There's absolutely no reason not to refuse mail if the SPF check fails.
Remember, an incorrect SPF will result in a lot of mail lost, and it won't take many minutes before this is noticed. The fastest way to fix it is not to contact every single communication peer and have them bypass their SPF check; it is of course to just fix the SPF record. A 10-second dialogue with a competent postmaster at just one of the failed recipients should yield the reason for the fail, like the missing mail source. All that's left is to fix the SPF by adding the relevant "a:xxxxx.xxx" or "ip4:xx.xx.xx.xx" to the record.
"For every complex problem, there is a solution that is simple, neat, and wrong." -- H.L. Mencken (1880-1956) --
That works fine until the CEO misses an email from a prospective client.
Unless you plan to profit from stupidity, that prospective client is worthless if they can't even set up a functional SPF record. Either you're too stupid to know about SPF or you do it right. Everything else is dumb beyond reason.

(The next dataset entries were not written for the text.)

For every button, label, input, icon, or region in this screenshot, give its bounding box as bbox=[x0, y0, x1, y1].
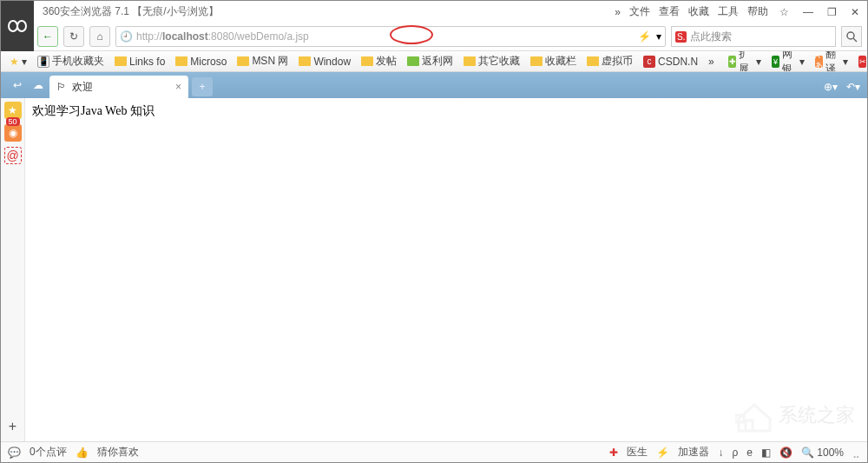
tab-active[interactable]: 🏳 欢迎 × bbox=[49, 76, 188, 98]
home-button[interactable]: ⌂ bbox=[89, 26, 110, 47]
nav-bar: ← ↻ ⌂ 🕘 http://localhost:8080/webDemo/a.… bbox=[1, 23, 867, 51]
tab-close-icon[interactable]: × bbox=[175, 81, 181, 93]
tab-undo-close-icon[interactable]: ↶▾ bbox=[846, 81, 860, 93]
address-bar[interactable]: 🕘 http://localhost:8080/webDemo/a.jsp ⚡ … bbox=[115, 26, 666, 47]
url-text: http://localhost:8080/webDemo/a.jsp bbox=[136, 30, 309, 43]
watermark: 系统之家 bbox=[735, 398, 855, 433]
status-guess[interactable]: 猜你喜欢 bbox=[97, 445, 139, 460]
search-button[interactable] bbox=[841, 26, 862, 47]
menu-fav[interactable]: 收藏 bbox=[688, 4, 709, 19]
bookmark-star[interactable]: ★▾ bbox=[6, 56, 30, 68]
svg-rect-4 bbox=[735, 415, 744, 422]
ext-jietu[interactable]: ✂截图▾ bbox=[855, 51, 867, 72]
tray-icon[interactable]: ☆ bbox=[777, 6, 792, 18]
ext-fanyi[interactable]: Aあ翻译▾ bbox=[812, 51, 852, 72]
flash-icon[interactable]: ⚡ bbox=[638, 30, 651, 43]
weibo-badge: 50 bbox=[6, 117, 20, 126]
svg-point-1 bbox=[17, 21, 26, 31]
page-viewport: 欢迎学习Java Web 知识 系统之家 bbox=[25, 98, 867, 441]
bookmark-bar: ★▾ 📱手机收藏夹 Links fo Microso MSN 网 Window … bbox=[1, 51, 867, 72]
app-logo bbox=[1, 1, 34, 51]
tab-add-panel-icon[interactable]: ⊕▾ bbox=[824, 81, 838, 93]
status-accelerator[interactable]: 加速器 bbox=[678, 445, 709, 460]
left-sidebar: ★ 50 ◉ @ + bbox=[1, 98, 25, 441]
restore-tabs-icon[interactable]: ↩ bbox=[8, 76, 27, 95]
menu-file[interactable]: 文件 bbox=[629, 4, 650, 19]
page-content: 欢迎学习Java Web 知识 bbox=[32, 103, 860, 119]
svg-line-3 bbox=[853, 38, 857, 42]
bookmark-fanli[interactable]: 返利网 bbox=[404, 54, 457, 69]
status-bar: 💬 0个点评 👍 猜你喜欢 ✚ 医生 ⚡ 加速器 ↓ ρ e ◧ 🔇 🔍 100… bbox=[1, 441, 867, 462]
ext-wangyin[interactable]: ¥网银▾ bbox=[768, 51, 808, 72]
sidebar-add-button[interactable]: + bbox=[9, 419, 16, 434]
new-tab-button[interactable]: + bbox=[192, 77, 213, 96]
highlight-annotation bbox=[390, 25, 433, 44]
status-split-icon[interactable]: ◧ bbox=[761, 446, 771, 459]
menu-separator: » bbox=[615, 6, 621, 18]
status-e-icon[interactable]: e bbox=[746, 446, 753, 459]
status-doctor[interactable]: 医生 bbox=[627, 445, 648, 460]
status-doctor-icon[interactable]: ✚ bbox=[609, 446, 618, 459]
tab-title: 欢迎 bbox=[72, 80, 93, 95]
ext-extensions[interactable]: ✚扩展▾ bbox=[725, 51, 765, 72]
status-accel-icon[interactable]: ⚡ bbox=[656, 446, 669, 459]
search-placeholder: 点此搜索 bbox=[690, 30, 732, 44]
sidebar-at-icon[interactable]: @ bbox=[4, 147, 22, 164]
bookmark-links[interactable]: Links fo bbox=[111, 56, 168, 68]
status-comments-icon[interactable]: 💬 bbox=[8, 446, 21, 459]
bookmark-favbar[interactable]: 收藏栏 bbox=[527, 54, 580, 69]
sidebar-weibo-icon[interactable]: 50 ◉ bbox=[4, 124, 22, 142]
cloud-tabs-icon[interactable]: ☁ bbox=[29, 76, 48, 95]
back-button[interactable]: ← bbox=[37, 26, 58, 47]
bookmark-more[interactable]: » bbox=[705, 56, 718, 68]
status-zoom[interactable]: 🔍 100% bbox=[801, 446, 844, 459]
site-info-icon[interactable]: 🕘 bbox=[120, 30, 133, 43]
menu-tools[interactable]: 工具 bbox=[718, 4, 739, 19]
sidebar-favorites-icon[interactable]: ★ bbox=[4, 102, 22, 119]
bookmark-crypto[interactable]: 虚拟币 bbox=[583, 54, 636, 69]
forward-button[interactable]: ↻ bbox=[63, 26, 84, 47]
status-mute-icon[interactable]: 🔇 bbox=[779, 446, 792, 459]
bookmark-window[interactable]: Window bbox=[295, 56, 354, 68]
status-guess-icon[interactable]: 👍 bbox=[76, 446, 89, 459]
title-bar: 360安全浏览器 7.1 【无痕/小号浏览】 » 文件 查看 收藏 工具 帮助 … bbox=[1, 1, 867, 23]
bookmark-fatie[interactable]: 发帖 bbox=[358, 54, 400, 69]
tab-favicon: 🏳 bbox=[56, 81, 67, 93]
menu-help[interactable]: 帮助 bbox=[747, 4, 768, 19]
url-dropdown-icon[interactable]: ▾ bbox=[656, 30, 661, 43]
status-comments[interactable]: 0个点评 bbox=[30, 445, 67, 460]
status-resize-grip[interactable]: ⣀ bbox=[852, 446, 860, 459]
bookmark-mobile[interactable]: 📱手机收藏夹 bbox=[34, 54, 108, 69]
svg-point-2 bbox=[847, 32, 854, 39]
search-engine-icon[interactable]: S. bbox=[675, 31, 687, 43]
bookmark-microso[interactable]: Microso bbox=[172, 56, 230, 68]
tab-strip: ↩ ☁ 🏳 欢迎 × + ⊕▾ ↶▾ bbox=[1, 72, 867, 98]
close-button[interactable]: ✕ bbox=[848, 6, 862, 18]
status-download-icon[interactable]: ↓ bbox=[718, 446, 723, 459]
bookmark-other[interactable]: 其它收藏 bbox=[460, 54, 523, 69]
bookmark-msn[interactable]: MSN 网 bbox=[233, 54, 292, 69]
minimize-button[interactable]: — bbox=[800, 6, 816, 18]
window-title: 360安全浏览器 7.1 【无痕/小号浏览】 bbox=[43, 4, 219, 19]
maximize-button[interactable]: ❐ bbox=[825, 6, 839, 18]
svg-point-0 bbox=[9, 21, 17, 31]
menu-view[interactable]: 查看 bbox=[659, 4, 680, 19]
search-box[interactable]: S. 点此搜索 bbox=[671, 26, 836, 47]
status-p-icon[interactable]: ρ bbox=[732, 446, 738, 459]
bookmark-csdn[interactable]: cCSDN.N bbox=[640, 56, 701, 68]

Lots of people are dumb as a brick when it comes to IT. Some of these people manage mail servers and DNS servers. Some of them want to buy stuff from your company. This makes their stupid misconfiguration your problem. Much though I'd enjoy burning these morons at the stake you can't burn your customers alive and expect them to keep buying from you. ( Unless you are Microsoft. )
Don't block on SPF - Use it as part of a spam scoring system.